El estudio de estos profesores de Sociología de la Universidad Complutense recoge que el 80 por ciento de los ruidos de las ciudades es provocado por los automóviles. No obstante, la mayoría de los ciudadanos, que no asocia bienestar medioambiental a ausencia de ruido, se muestra mucho más intolerante con los ruidos generados en las zonas de ocio.

Garrido explicó que la preocupación por este tipo de contaminación aumenta en las localidades de mayor población. Así, en aquellas con más de 500.000 habitantes, "un 62 por ciento de ellos" se muestra preocupado, porcentaje que incrementa hasta el 83 por ciento en las grandes ciudades.

Los estudios realizados muestran que por debajo de los 45 decibelios (dBA) de nivel, casi nadie se siente molesto, mientras que la mayor parte de los ciudadanos se encuentran incómodos cuando sobrepasa umbrales de 55 dBA.

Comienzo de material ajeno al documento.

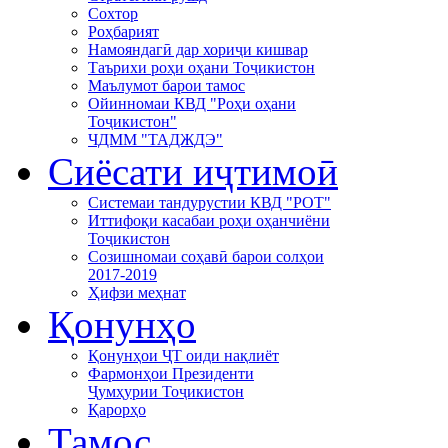
Сохтор
Роҳбарият
Намояндагӣ дар хориҷи кишвар
Таърихи роҳи оҳани Тоҷикистон
Маълумот барои тамос
Ойинномаи КВД "Роҳи оҳани
Тоҷикистон"
ЧДММ "ТАДЖДЭ"
Сиёсати иҷтимоӣ
Системаи тандурустии КВД "РОТ"
Иттифоқи касабаи роҳи оҳанчиёни
Тоҷикистон
Созишномаи соҳавӣ барои солҳои
2017-2019
Ҳифзи меҳнат
Қонунҳо
Қонунҳои ҶТ оиди нақлиёт
Фармонҳои Президенти
Ҷумҳурии Тоҷикистон
Қарорҳо
Тамос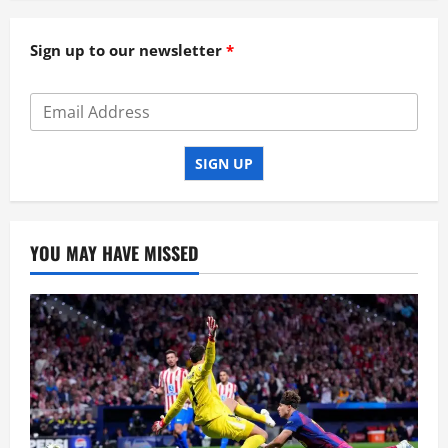
Sign up to our newsletter
SIGN UP
YOU MAY HAVE MISSED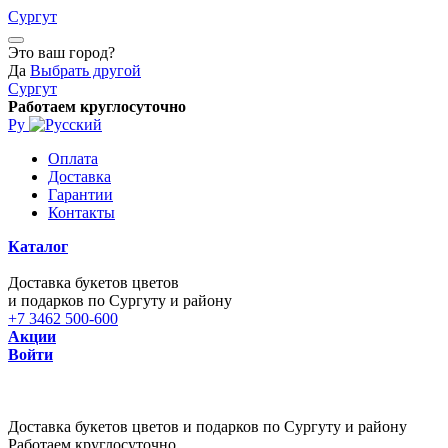
Сургут
Это ваш город?
Да
Выбрать другой
Сургут
Работаем круглосуточно
Ру
Оплата
Доставка
Гарантии
Контакты
Каталог
Доставка букетов цветов
и подарков по Сургуту и району
+7 3462 500-600
Акции
Войти
Доставка букетов цветов и подарков по Сургуту и району
Работаем круглосуточно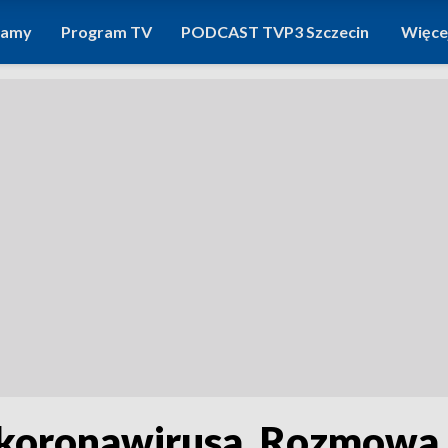
ramy
Program TV
PODCAST TVP3 Szczecin
Więce
 koronawirusa. Rozmowa z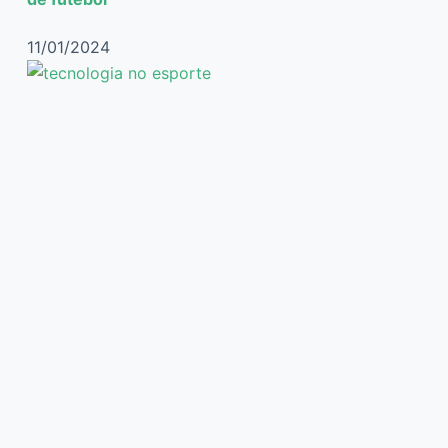
11/01/2024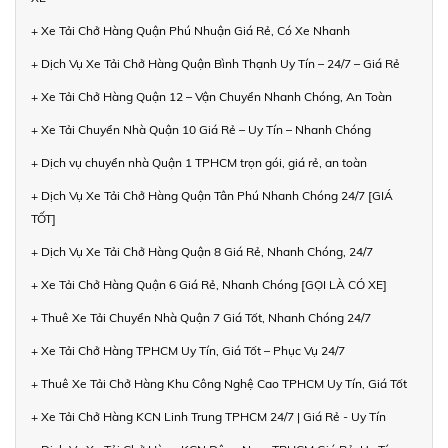
+ Xe Tải Chở Hàng Quận Phú Nhuận Giá Rẻ, Có Xe Nhanh
+ Dịch Vụ Xe Tải Chở Hàng Quận Bình Thạnh Uy Tín – 24/7 – Giá Rẻ
+ Xe Tải Chở Hàng Quận 12 – Vận Chuyển Nhanh Chóng, An Toàn
+ Xe Tải Chuyển Nhà Quận 10 Giá Rẻ – Uy Tín – Nhanh Chóng
+ Dịch vụ chuyển nhà Quận 1 TPHCM trọn gói, giá rẻ, an toàn
+ Dịch Vụ Xe Tải Chở Hàng Quận Tân Phú Nhanh Chóng 24/7 [GIÁ
TỐT]
+ Dịch Vụ Xe Tải Chở Hàng Quận 8 Giá Rẻ, Nhanh Chóng, 24/7
+ Xe Tải Chở Hàng Quận 6 Giá Rẻ, Nhanh Chóng [GỌI LÀ CÓ XE]
+ Thuê Xe Tải Chuyển Nhà Quận 7 Giá Tốt, Nhanh Chóng 24/7
+ Xe Tải Chở Hàng TPHCM Uy Tín, Giá Tốt – Phục Vụ 24/7
+ Thuê Xe Tải Chở Hàng Khu Công Nghệ Cao TPHCM Uy Tín, Giá Tốt
+ Xe Tải Chở Hàng KCN Linh Trung TPHCM 24/7 | Giá Rẻ - Uy Tín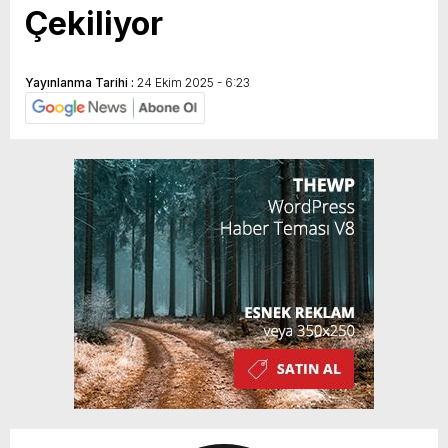
Çekiliyor
Yayınlanma Tarihi :
24 Ekim 2025 - 6:23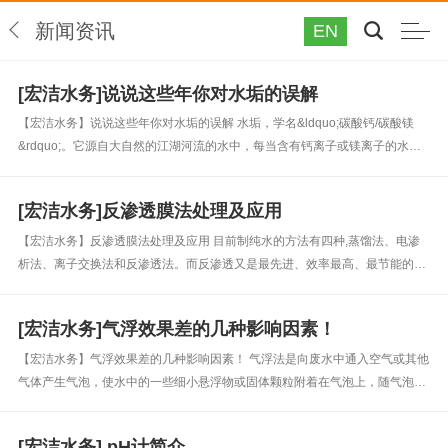
新闻资讯
EN
[宏洁水务]说说这些年你对水垢的误解
【宏洁水务】说说这些年你对水垢的误解 水垢，学名&ldquo;碳酸钙/碳酸镁
&rdquo;。它源自大自然的江湖河流的水中，每当含有钙离子或镁离子的水被
煮开后水垢就产生了。水垢的主要成分是碳酸钙和碳酸镁等，我国《生活饮用
水卫生标准》条文中允许有一定量的碳酸钙(镁)，即不超过每...
[宏洁水务]反渗透膜法处理及应用
【宏洁水务】反渗透膜法处理及应用 目前制纯水的方法有四种,蒸馏法、电渗
析法、离子交换法和反渗透法。而反渗透又是最先进、效率最高、最节能的制
纯水技术。反渗透是20世纪60年代迅速发展起来的一一种水处理工艺。目前,
它已用在城市用水、锅炉补给水、电厂锅炉补给水、工业废水及海水淡化和
[宏洁水务]气浮效果差的几种影响因素！
各...
【宏洁水务】气浮效果差的几种影响因素！ 气浮法是向废水中通入空气或其他
气体产生气泡，使水中的一些细小悬浮物或固体颗粒附着在气泡上，随气泡上
浮至水面被刮除，从而完成固、液分离的一种净水工艺。 1、混凝预处理对气
浮净水效果的影响 良好的混凝效果对气浮工艺极为重要，混凝预处理的效...
[宏洁水务] pH计简介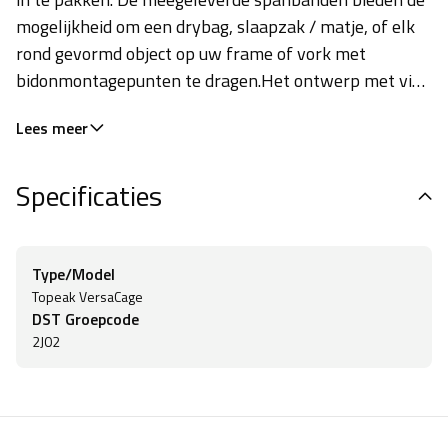
mogelijkheid om een drybag, slaapzak / matje, of elk
rond gevormd object op uw frame of vork met
bidonmontagepunten te dragen.Het ontwerp met vier
gaten biedt hoogteverstelling van de lading voor een
Lees meer
betere balans. De meegeleverde VersaMount-
klemmen bieden ook een eenvoudige installatie en
Specificaties
flexibele montage-opties op fietsen zonder vaste
montagepunten. Past op buizen met een diameter van
Ø20 tot Ø60mm.
Type/Model
Topeak VersaCage
DST Groepcode
2J02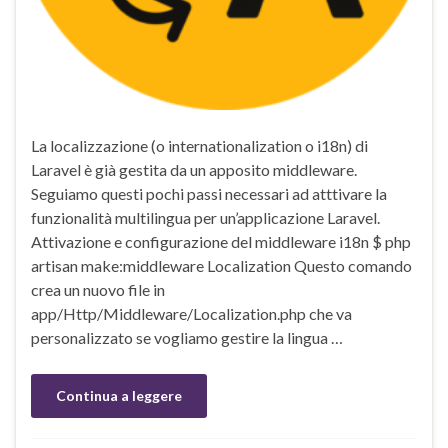
La localizzazione (o internationalization o i18n) di
Laravel è già gestita da un apposito middleware.
Seguiamo questi pochi passi necessari ad atttivare la
funzionalità multilingua per un’applicazione Laravel.
Attivazione e configurazione del middleware i18n $ php
artisan make:middleware Localization Questo comando
crea un nuovo file in
app/Http/Middleware/Localization.php che va
personalizzato se vogliamo gestire la lingua …
Continua a leggere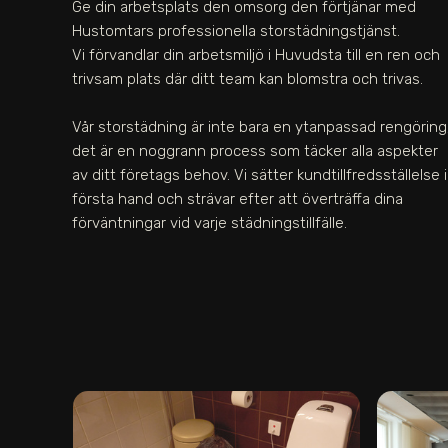
Ge din arbetsplats den omsorg den förtjänar med
Hustomtars professionella storstädningstjänst.
Vi förvandlar din arbetsmiljö i Huvudsta till en ren och
trivsam plats där ditt team kan blomstra och trivas.
Vår storstädning är inte bara en ytanpassad rengöring
det är en noggrann process som täcker alla aspekter
av ditt företags behov. Vi sätter kundtillfredsställelse i
första hand och strävar efter att överträffa dina
förväntningar vid varje städningstillfälle.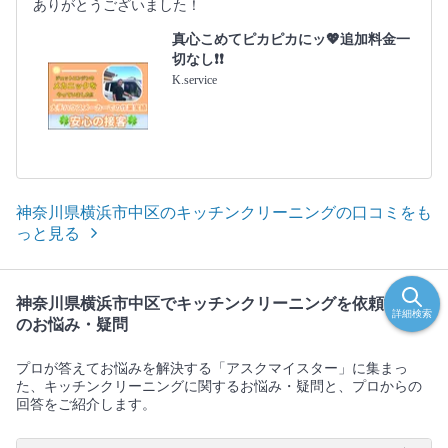
ありがとうございました！
真心こめてピカピカにッ💖追加料金一
切なし❗️❗️
K.service
神奈川県横浜市中区のキッチンクリーニングの口コミをも
っと見る
神奈川県横浜市中区でキッチンクリーニングを依頼する際
詳細検索
のお悩み・疑問
プロが答えてお悩みを解決する「アスクマイスター」に集まっ
た、キッチンクリーニングに関するお悩み・疑問と、プロからの
回答をご紹介します。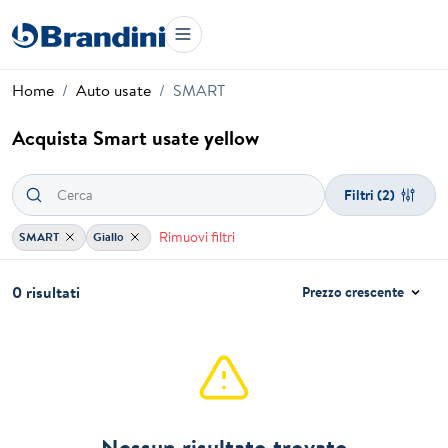
Home
Auto usate
SMART
Acquista Smart usate yellow
Filtri
(2)
Rimuovi filtri
SMART
Giallo
0 risultati
Prezzo crescente
Nessun risultato trovato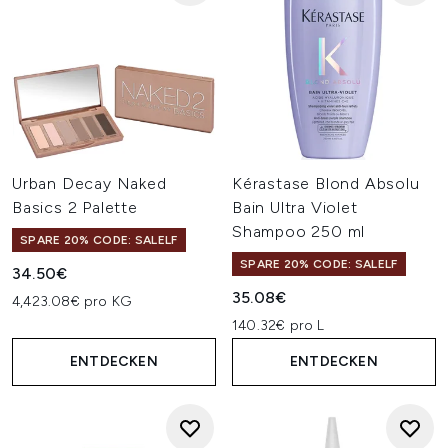
Urban Decay Naked
Kérastase Blond Absolu
Basics 2 Palette
Bain Ultra Violet
Shampoo 250 ml
SPARE 20% CODE: SALELF
SPARE 20% CODE: SALELF
34.50€
35.08€
4,423.08€ pro KG
140.32€ pro L
ENTDECKEN
ENTDECKEN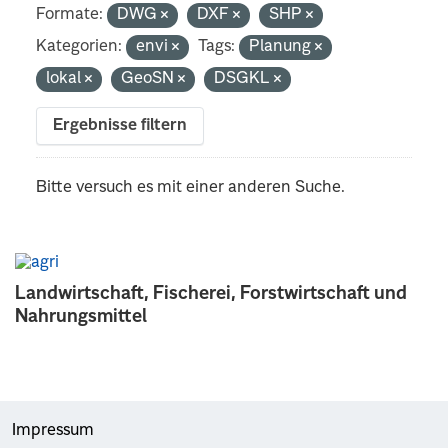
Formate:
DWG
DXF
SHP
Kategorien:
envi
Tags:
Planung
lokal
GeoSN
DSGKL
Ergebnisse filtern
Bitte versuch es mit einer anderen Suche.
Landwirtschaft, Fischerei, Forstwirtschaft und
Nahrungsmittel
Impressum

El informe advierte de que "a pesar de la proliferación de legislación sobre esta materia, no existe una Ley General que armonice las normativas que, además, se suelen incumplir de modo reiterado". Valencia se erige como la ciudad española con mayores índices de contaminación acústica según los autores.

Informar, formar y educar a los causantes de la esta contaminación, pasar de la cultura del ruido a la del silencio y buscar soluciones para el progreso en este campo son las cuatro líneas de actuación propuestas por los autores.